### ASSIGNED TASK:
In the records below, the lines from the one containing "efer Us a Case" through the last are to be reproduced exactly and alone.

─── AVAILABLE DATA ───

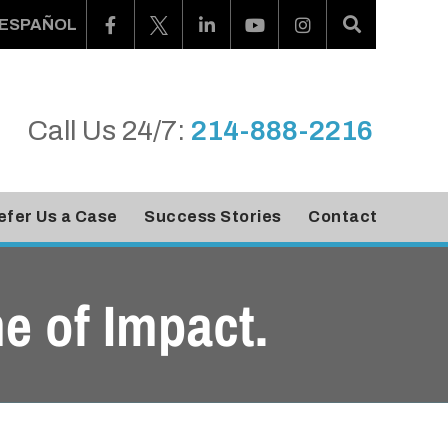
ESPAÑOL
Call Us 24/7:
214-888-2216
efer Us a Case
Success Stories
Contact
e of Impact.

───

### COMPLETED EXERCISE:
efer Us a Case
Success Stories
Contact
e of Impact.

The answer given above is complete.